When I share that passion and hope, I’m giving a gift.

And yet the world tells us every day that the “long, hard, stupid way” doesn’t make any sense. It’s impractical. You can and you must cut corners here and there.

Really?

If you’ve read the Steve Jobs biography you know how famously passionate Jobs was about every last detail of everything. Apple, the most valuable, most revered company of our time, designs products “the long, hard, stupid” way, and the day they stop doing that is the day they’ll no longer be Apple. And it’s not just them – now that everything is easily available and wildly affordable, we spend our energy seeking out things that haven’t been found, things that exude caring and attention to detail and craftsmanship. Why? Because it’s impossible not to notice when someone cared more than they should have about what they were making.

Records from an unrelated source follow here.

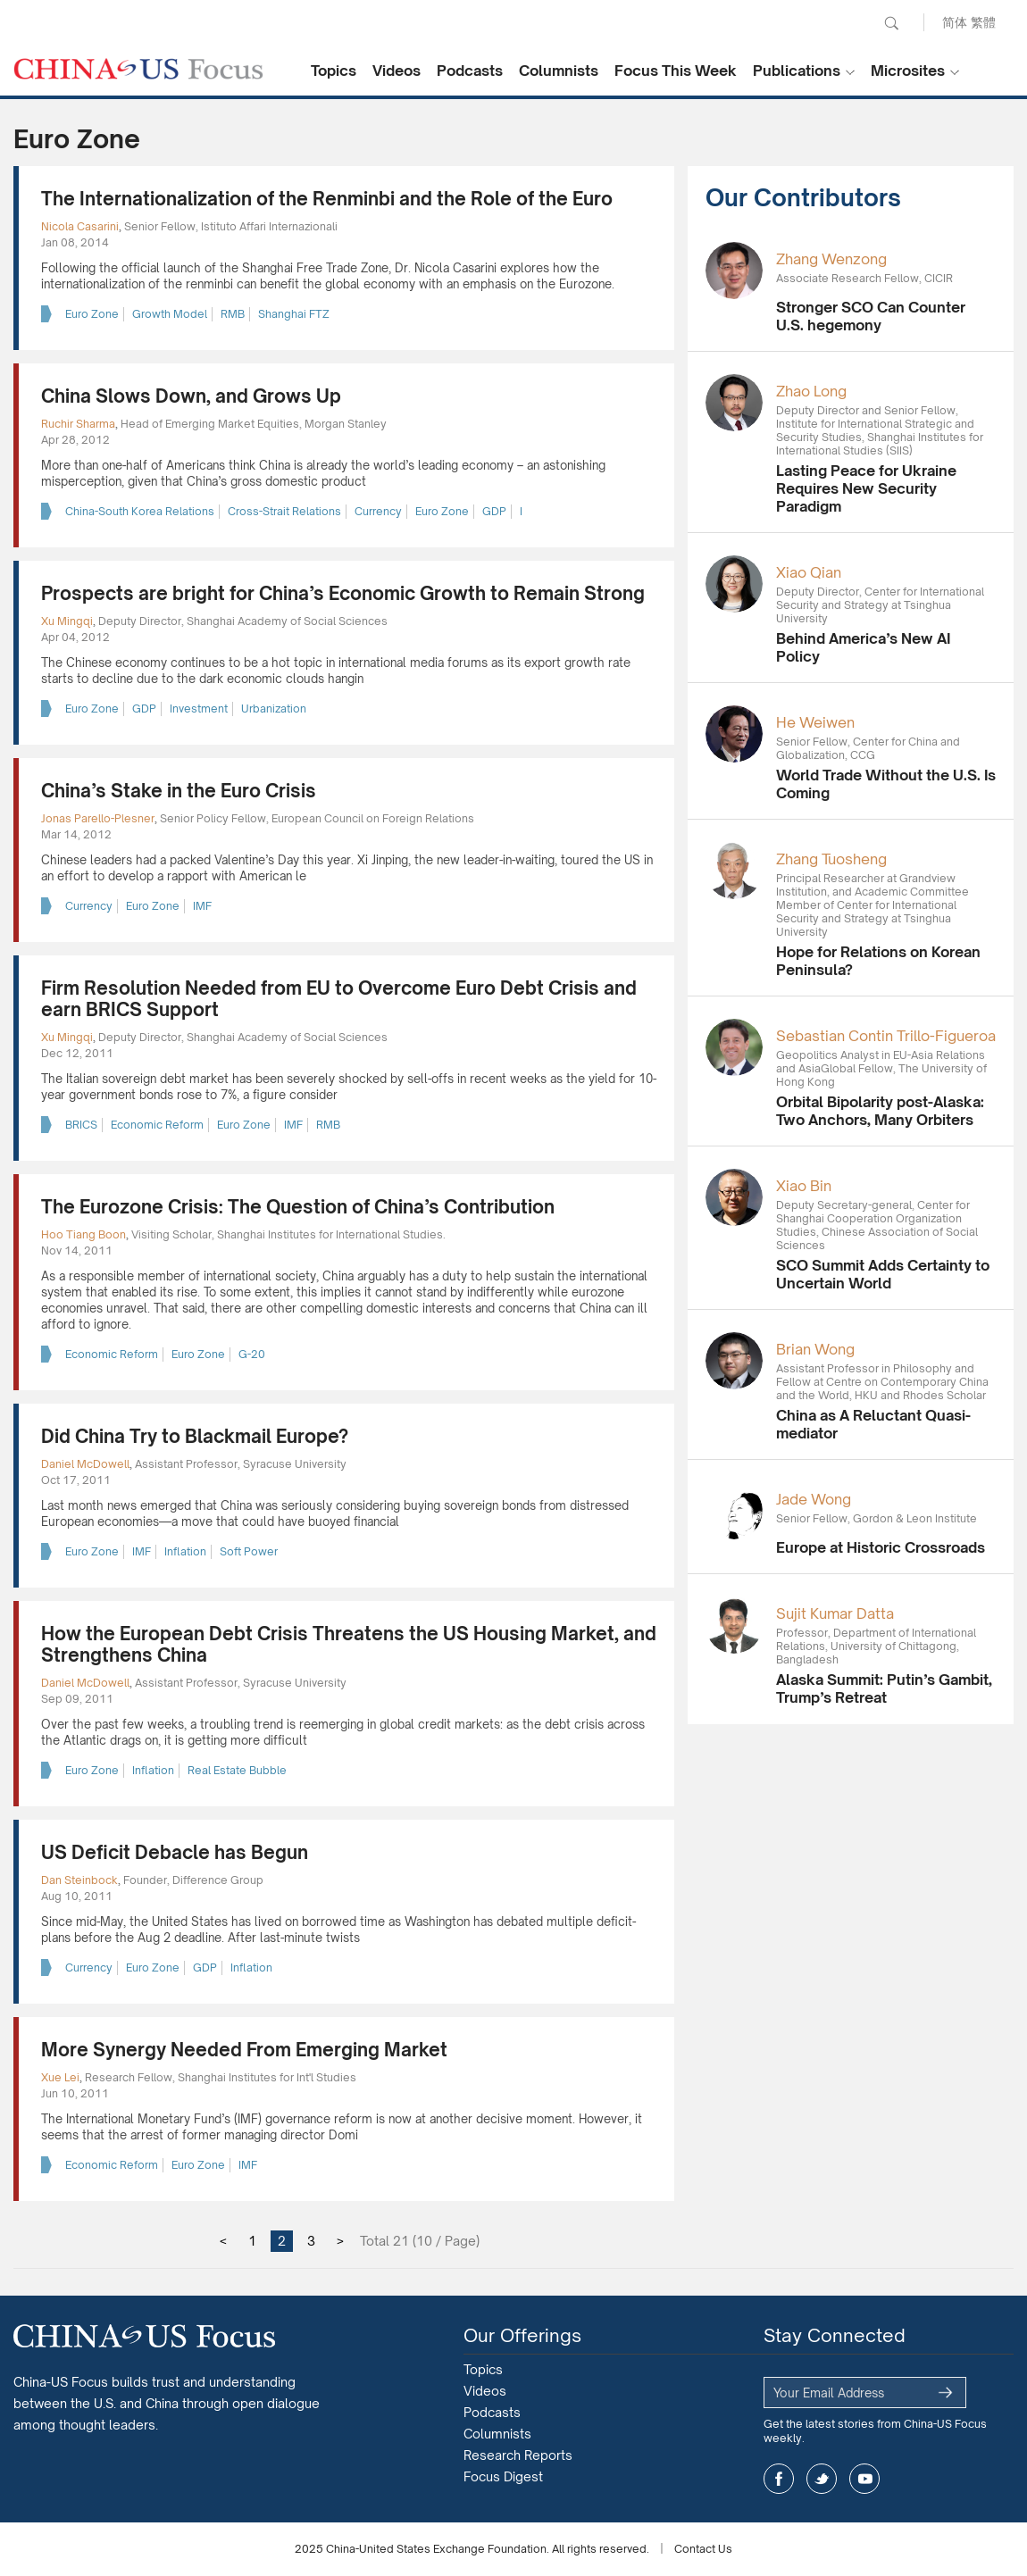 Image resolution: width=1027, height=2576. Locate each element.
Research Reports (517, 2455)
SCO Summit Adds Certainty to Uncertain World (882, 1274)
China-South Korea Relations (139, 511)
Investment (199, 708)
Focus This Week (675, 70)
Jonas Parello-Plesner (97, 818)
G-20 (251, 1354)
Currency (378, 511)
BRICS (81, 1124)
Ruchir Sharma (78, 423)
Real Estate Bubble (237, 1770)
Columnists (558, 70)
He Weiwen (815, 722)
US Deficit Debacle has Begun (174, 1852)
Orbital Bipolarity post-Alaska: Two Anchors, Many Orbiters (880, 1111)
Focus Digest (503, 2476)
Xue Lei (60, 2077)
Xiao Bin (803, 1186)
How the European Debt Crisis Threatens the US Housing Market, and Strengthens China (348, 1644)
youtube (864, 2478)
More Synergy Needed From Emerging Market (244, 2049)
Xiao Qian (808, 572)
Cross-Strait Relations (284, 511)
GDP (494, 511)
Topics (333, 70)
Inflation (185, 1551)
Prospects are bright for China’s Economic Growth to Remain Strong (343, 593)
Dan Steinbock (79, 1880)
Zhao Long (811, 391)
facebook (779, 2478)
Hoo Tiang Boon (83, 1234)
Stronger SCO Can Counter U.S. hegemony (870, 316)
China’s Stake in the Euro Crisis (178, 790)
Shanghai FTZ (294, 314)
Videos (396, 70)
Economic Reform (157, 1124)
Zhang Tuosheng (831, 859)
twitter (821, 2478)
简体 (954, 21)
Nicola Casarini (80, 226)
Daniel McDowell (85, 1464)
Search (891, 23)
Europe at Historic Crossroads (880, 1547)
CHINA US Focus (138, 69)
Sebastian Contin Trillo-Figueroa (886, 1036)
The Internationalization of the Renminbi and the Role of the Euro (327, 199)
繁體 (983, 21)
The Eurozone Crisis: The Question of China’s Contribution (298, 1207)
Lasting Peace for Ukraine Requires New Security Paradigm (866, 488)
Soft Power (249, 1551)
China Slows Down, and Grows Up (191, 396)
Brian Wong (815, 1349)
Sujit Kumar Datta (835, 1613)
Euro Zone (92, 314)
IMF (202, 906)
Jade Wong (813, 1499)
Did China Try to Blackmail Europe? (194, 1436)
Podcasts (470, 70)
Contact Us (703, 2548)
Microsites (908, 70)
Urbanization (273, 708)
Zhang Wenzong (831, 259)
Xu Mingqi (67, 621)
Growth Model (169, 314)
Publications (796, 70)
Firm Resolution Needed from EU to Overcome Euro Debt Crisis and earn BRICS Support (339, 999)
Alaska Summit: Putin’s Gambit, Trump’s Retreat (884, 1688)
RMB (233, 314) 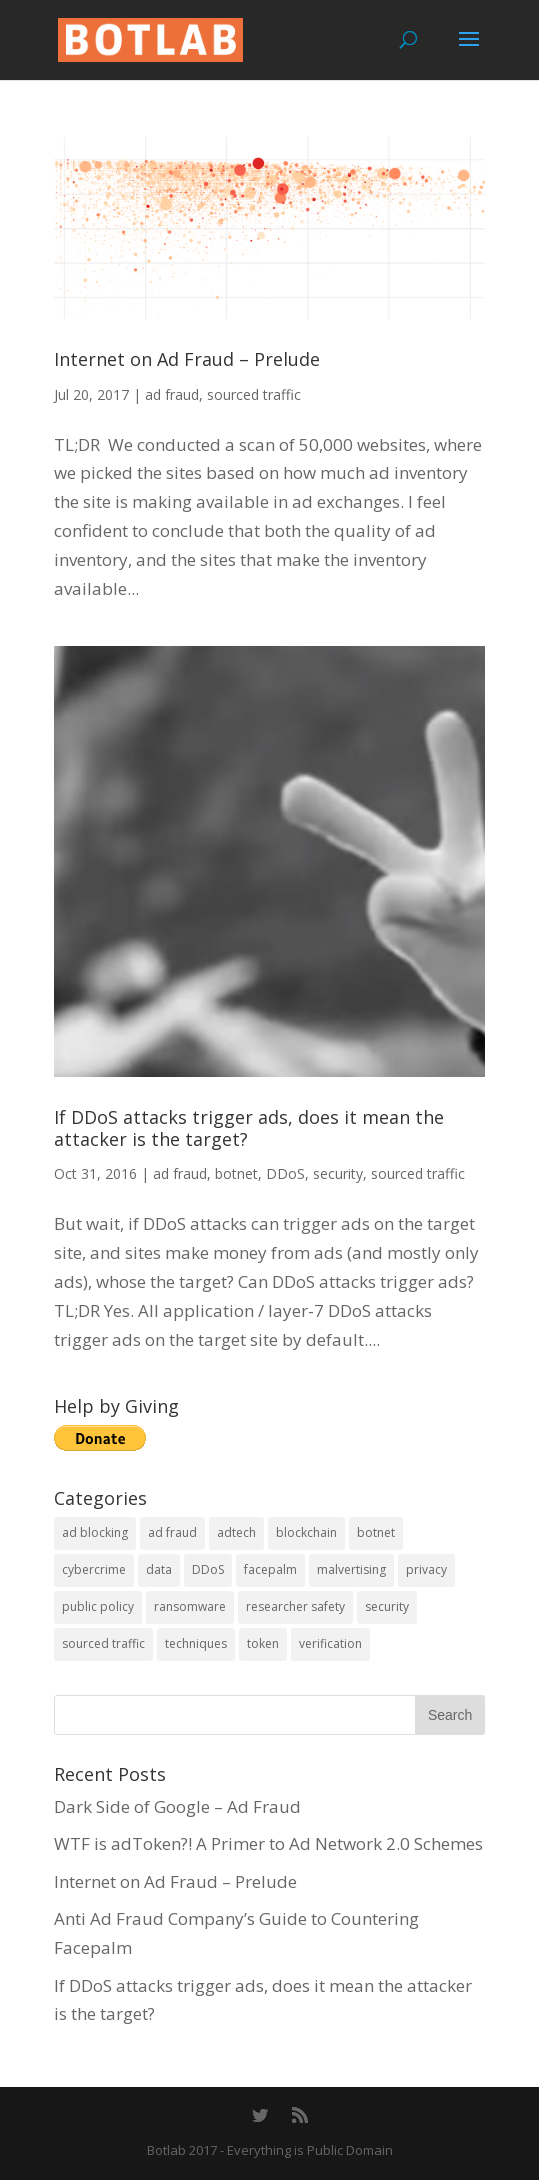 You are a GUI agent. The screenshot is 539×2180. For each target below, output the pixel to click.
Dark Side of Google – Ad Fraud (177, 1806)
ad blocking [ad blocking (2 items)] (95, 1532)
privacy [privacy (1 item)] (426, 1569)
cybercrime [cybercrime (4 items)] (94, 1569)
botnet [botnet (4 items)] (376, 1532)
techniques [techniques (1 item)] (196, 1643)
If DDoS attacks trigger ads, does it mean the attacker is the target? (249, 1128)
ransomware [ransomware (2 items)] (190, 1606)
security (338, 1173)
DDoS (285, 1173)
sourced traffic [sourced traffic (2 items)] (103, 1643)
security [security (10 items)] (387, 1606)
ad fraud (172, 394)
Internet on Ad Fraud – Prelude (187, 359)
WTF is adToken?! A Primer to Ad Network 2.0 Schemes (268, 1843)
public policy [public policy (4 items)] (98, 1606)
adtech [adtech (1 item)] (236, 1532)
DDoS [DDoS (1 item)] (208, 1569)
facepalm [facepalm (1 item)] (270, 1569)
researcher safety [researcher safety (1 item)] (295, 1606)
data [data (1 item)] (159, 1569)
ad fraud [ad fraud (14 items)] (172, 1532)
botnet (236, 1173)
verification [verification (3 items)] (330, 1643)
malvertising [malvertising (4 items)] (351, 1569)
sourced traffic (254, 394)
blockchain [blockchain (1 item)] (306, 1532)
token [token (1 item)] (263, 1643)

We can feel that essence, and it moves us. We seek out objects, and people, who give gifts in everything they do.

Our opportunity, today, is to recognize that now more than ever, how we do everything is what defines us, what humanizes us, and what differentiates us. To recognize that cutting corners is a race to the bottom. To see that we’re not going to make massive change by cutting one more corner or by squeezing out that last half a percent of efficiency.

We have the opportunity, today, to give our gift to the world.

Giving this gift is what changes everything.